Existem, em minhas memórias, lembranças banais. Coisas que aconteceram, provavelmente, e que não servem para mais do que dar alguma linearidade aos retalhos que guardo no baú das reminiscências. Seriam como um diálogo rápido entre dois figurantes em uma peça de teatro que serve apenas para dar a deixa para a entrada dos protagonistas.
Mas existem lembranças que protagonizam meu passado. Existem momentos que escrevem as manchetes das memórias. Acontecimentos que brilham em meio a um amontoado de recordações cinzentas. Foi assim quando assisti Paulo Autran em "O Avarento" de Molière, praticamente última montagem do artista. Até hoje me recordo da luminosidade daquele dia. O Painel de Portinari na entrada do teatro Cultura Artística, toda a graça, a leveza da obra de Molière, a energia de Autran e todo elenco.
Existem momentos que rompem a monotonia do cotidiano e surpreendem, tornam-se inesperadamente eternos. Como no dia em que assisti sozinho "A lista de Schindler" no sofá de minha casa em uma tarde ordinária e fria muitos anos após o lançamento do filme.
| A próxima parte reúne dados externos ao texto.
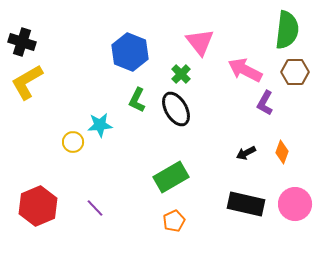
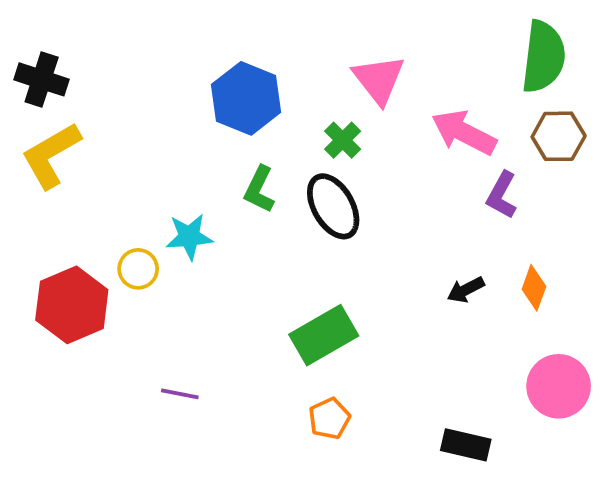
black rectangle: (246, 204) -> (466, 445), moved, size x0.7
red hexagon: (38, 206) -> (72, 305), moved
purple line: (95, 208) -> (180, 394), turned -36

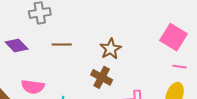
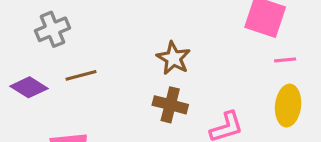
brown line: (62, 45) -> (81, 75), moved

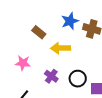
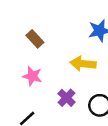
brown rectangle: (39, 32) -> (35, 39), moved

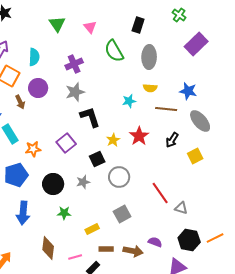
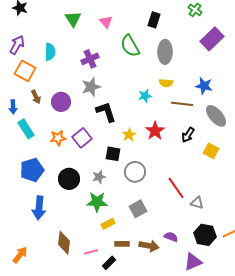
purple circle: (38, 88) -> (61, 102), moved
orange star: (33, 149) -> (58, 138), moved
yellow square: (195, 156) -> (211, 151), turned -35
black square: (97, 159) -> (113, 154), turned 35
green star: (64, 213) -> (97, 202), moved, size x1.5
Nunca tinha chorado assistindo um filme, mas de repente romperam-se os diques dos meus olhos, chorei como uma criança, chorei assistindo os extras do DVD.
Ontem fui ao show de Germano Matias, SESC Mariana em São Paulo, saí com a nítida impressão de ter vivido mais um desses momentos. Temo não ter a oportunidade de ver este representante de uma cultura brasileira que quase não mais existe outra vez. Germano tem 76 anos, eu vou poucas vezes a São Paulo. Por isso passei o show interior consciente desta condição, sorvendo cada acorde, cada nota do trombone, cada piada. Não preciso ver novamente.
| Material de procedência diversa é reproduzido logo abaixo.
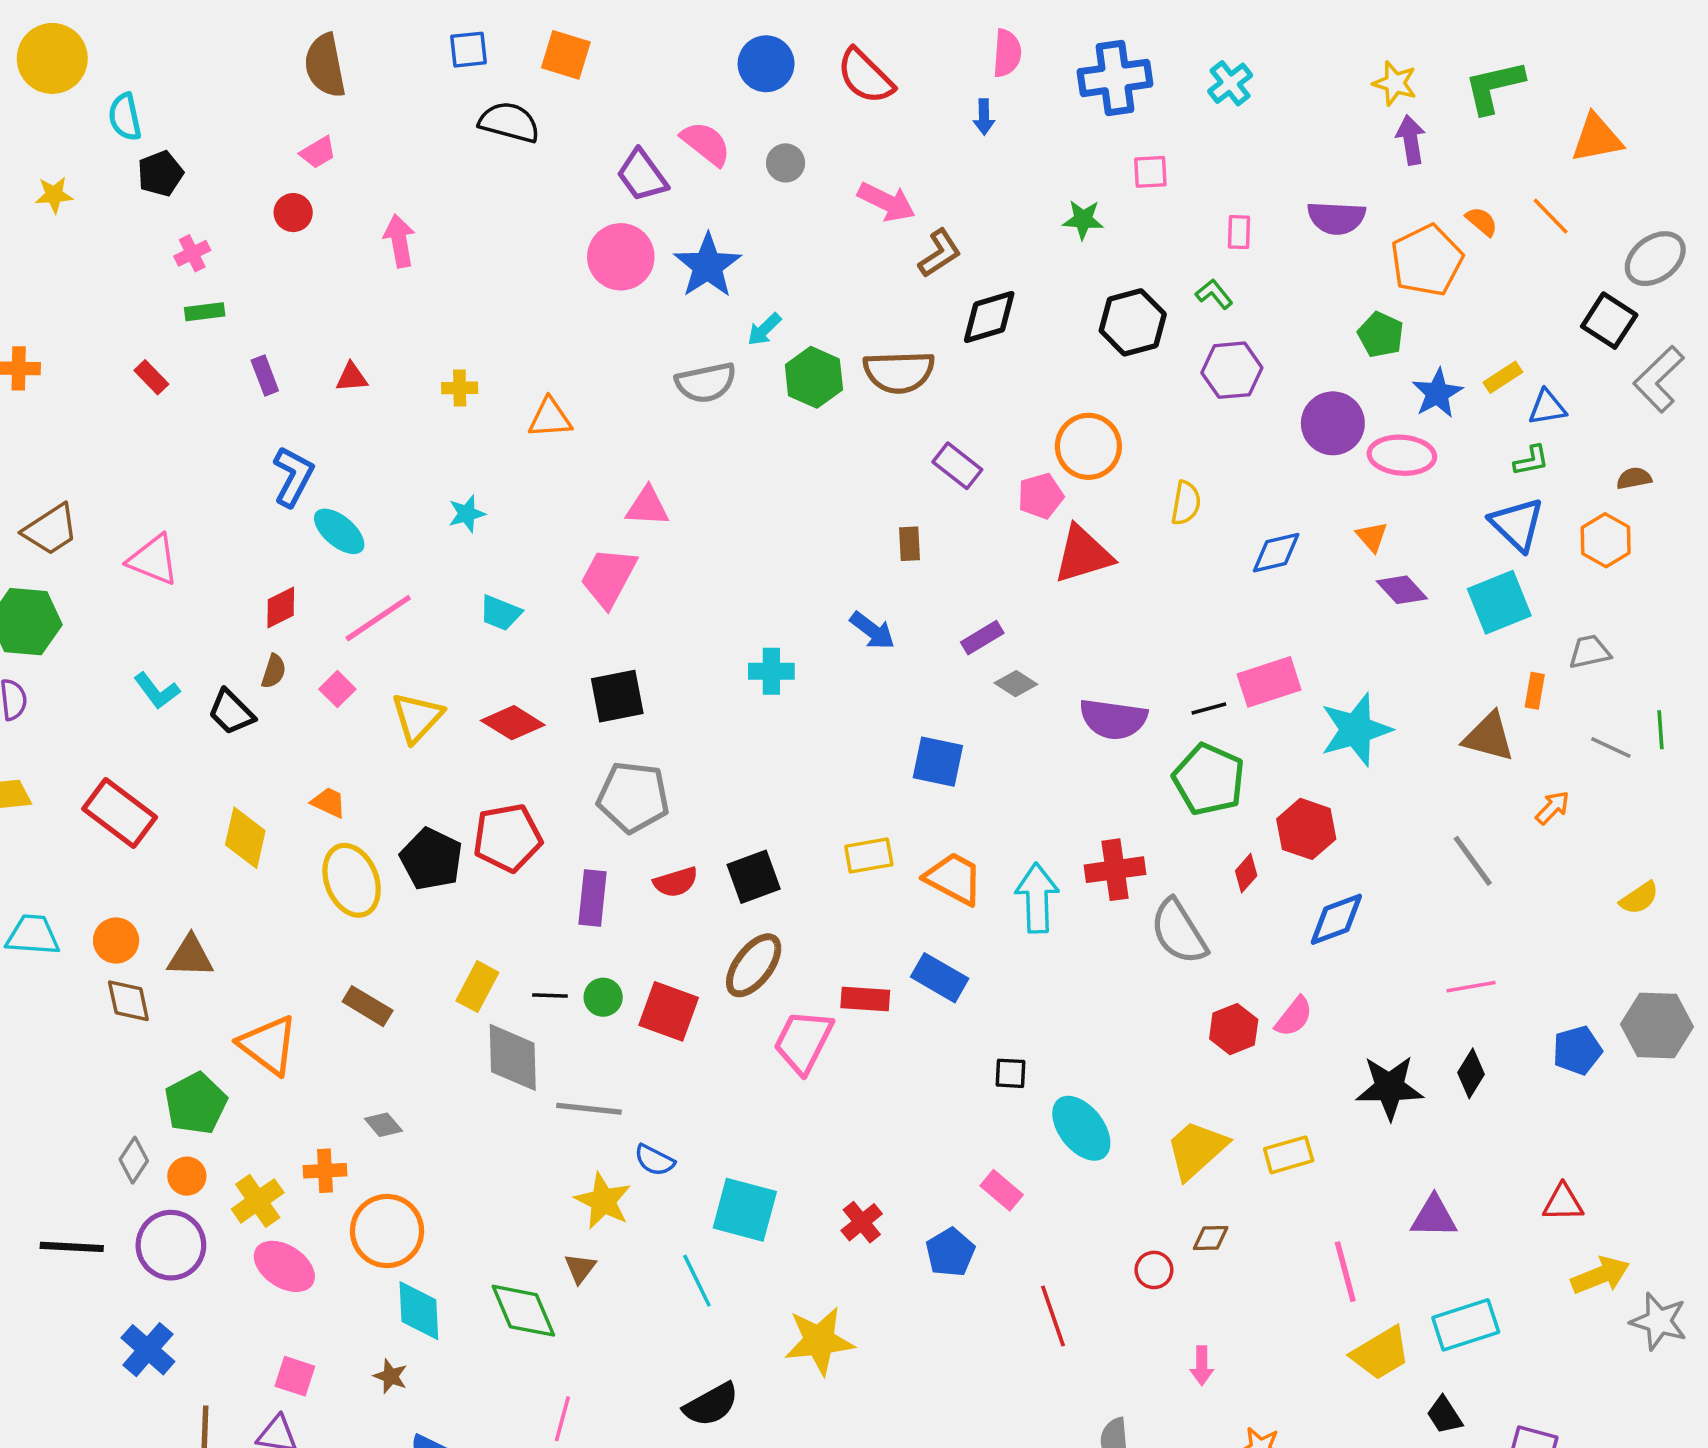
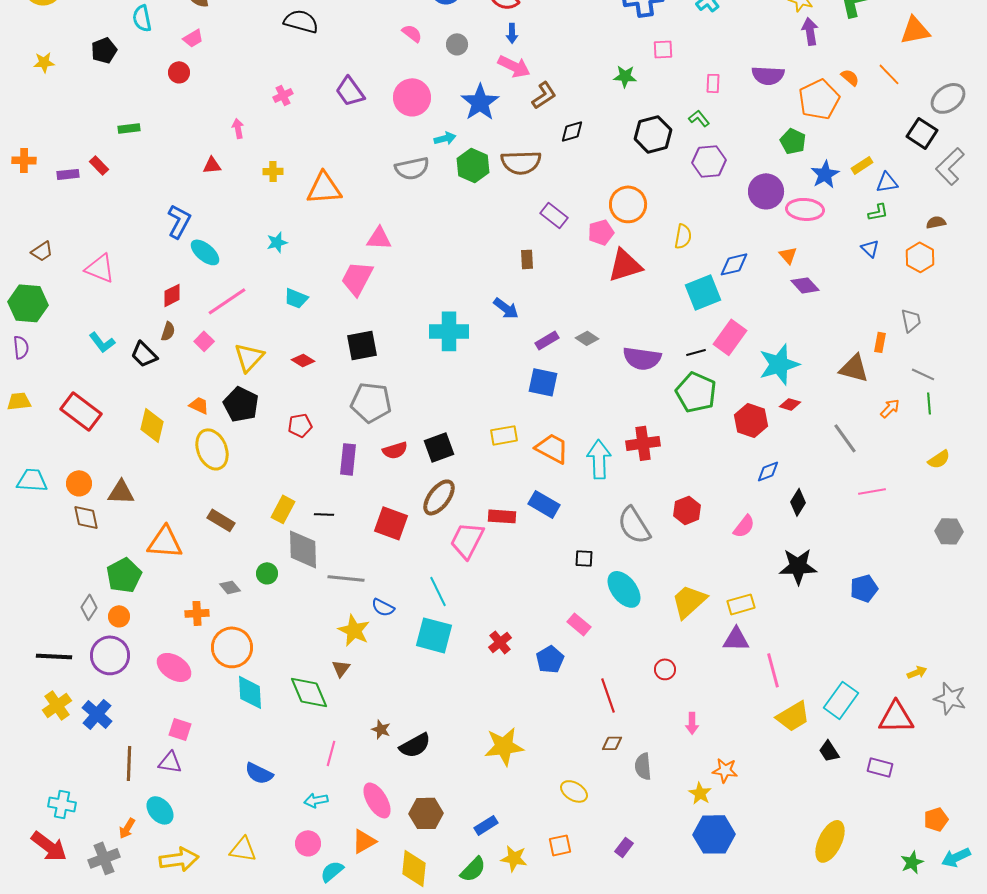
cyan semicircle: (125, 117) -> (142, 18), moved
blue arrow: (984, 117) -> (512, 33), moved
pink semicircle: (706, 143) -> (412, 33), size x0.7
purple trapezoid: (642, 175) -> (350, 91), moved
pink arrow: (399, 241) -> (238, 128), moved, size x0.7
pink cross: (192, 253) -> (283, 95), moved
pink circle: (621, 257) -> (412, 97), moved
blue star: (708, 266) -> (480, 102), moved
black diamond: (989, 317) -> (572, 131), size x0.7
cyan arrow: (764, 329) -> (445, 138), turned -150
purple rectangle: (265, 375) -> (68, 174), moved, turned -75
orange triangle: (550, 418) -> (324, 188), size x1.4
blue triangle: (1517, 524) -> (870, 248), size x0.6
brown trapezoid: (50, 530) -> (42, 251), size x0.7
cyan square: (1499, 602) -> (703, 292), moved
purple rectangle: (982, 638) -> (547, 340), moved
gray trapezoid: (1590, 652) -> (911, 320), turned 90
cyan cross: (771, 671) -> (449, 331), size x1.5
pink rectangle: (1269, 682) -> (730, 337), turned -36
red diamond: (513, 723) -> (303, 360), size x0.7
green line: (1661, 730) -> (929, 403), moved
red pentagon: (507, 838) -> (300, 425), size x0.6
black pentagon: (431, 859) -> (241, 404), moved
red diamond: (1246, 873) -> (790, 404), moved, turned 65
blue diamond: (1336, 919) -> (768, 471), size x0.7
gray semicircle: (1179, 932) -> (634, 525), moved
pink line: (1471, 987) -> (872, 491), moved
green circle: (603, 997) -> (267, 573), moved
gray hexagon: (1657, 1026) -> (949, 531), size x0.7
red hexagon: (1234, 1029) -> (687, 510), moved
orange triangle: (268, 1045) -> (165, 542), turned -33
blue pentagon: (1577, 1050) -> (864, 588), moved
black diamond: (1471, 1073) -> (798, 502), moved
yellow cross: (258, 1201) -> (57, 705), moved
red triangle: (1563, 1203) -> (896, 717), moved, size x1.5
purple triangle: (1434, 1217) -> (736, 639), moved
brown diamond: (1211, 1238) -> (612, 743), moved
yellow arrow: (1600, 1275) -> (917, 672), size x0.6
cyan line: (697, 1281) -> (438, 591), moved
cyan rectangle: (1466, 1325) -> (841, 700), turned -36
yellow star: (819, 1341) -> (504, 746), moved
brown star: (391, 1376) -> (381, 729), moved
Somos seres muito breves. Morremos muito novos, isso vale até para aqueles que superam a idade do próprio Germano Matias. A cultura é o que se perpetua. Carregada e reproduzida nos lombos de muitas gerações, a cultura é o canal pelo qual nos conectamos com uma longa linha de conhecimentos, emoções e comportamentos que compõem a humanidade.
Que muitos outros momentos como este eu ainda possa viver, que você também muito improvável leitor tenha os sete buracos da sua cabeça abertos para a cultura brasileira.
M.U.C.C.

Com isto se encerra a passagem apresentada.